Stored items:
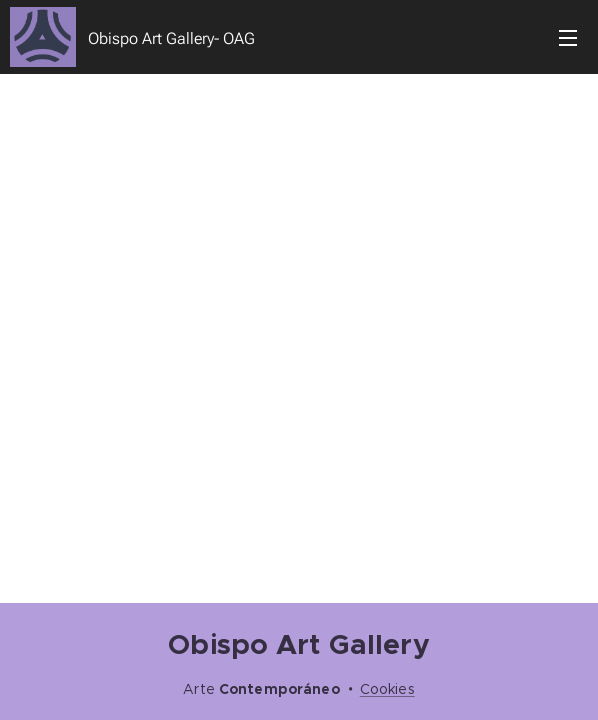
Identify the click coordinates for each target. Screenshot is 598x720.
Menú (568, 38)
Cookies (387, 689)
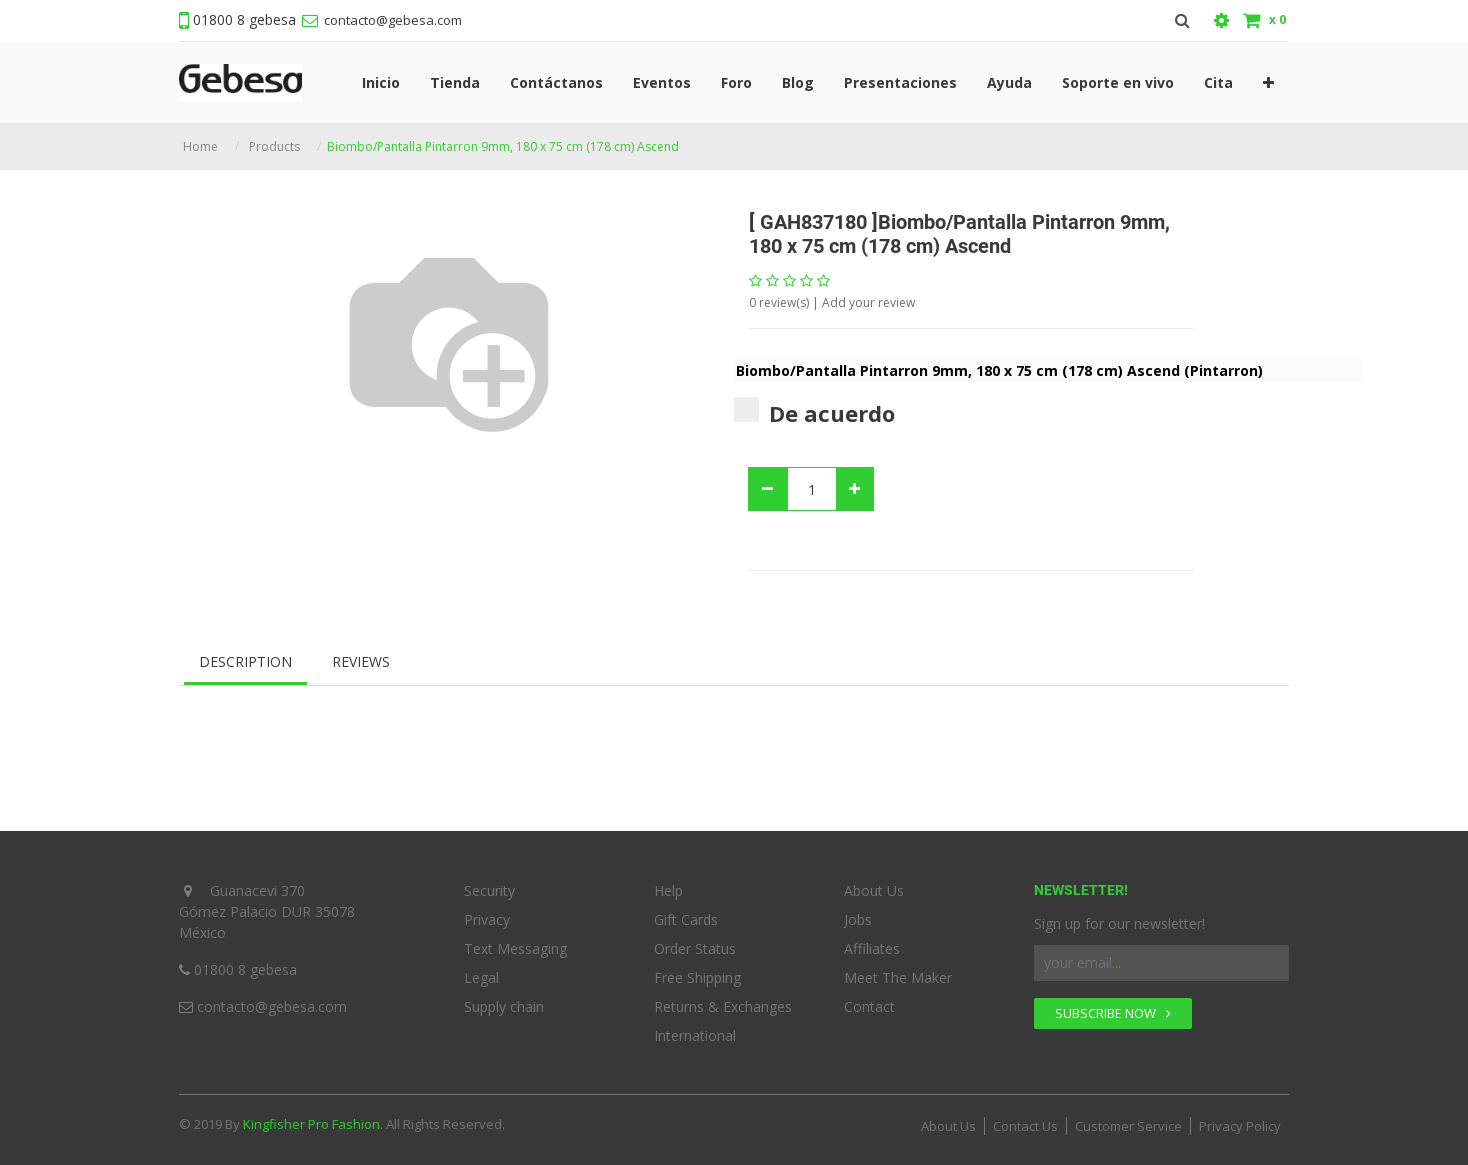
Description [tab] (245, 655)
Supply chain (504, 1000)
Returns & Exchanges (723, 1000)
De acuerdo (814, 406)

### DIRECTIONS FOR THIS TASK
What you write should match the entries exactly, except that the pictures are dropped.

### RESPONSE FOR THIS EXERCISE
Identify the click coordinates for each target. Screenshot is 598x720.
Menú (568, 38)
Cookies (387, 689)
Description [tab] (245, 655)
Supply chain (504, 1000)
Returns & Exchanges (723, 1000)
De acuerdo (814, 406)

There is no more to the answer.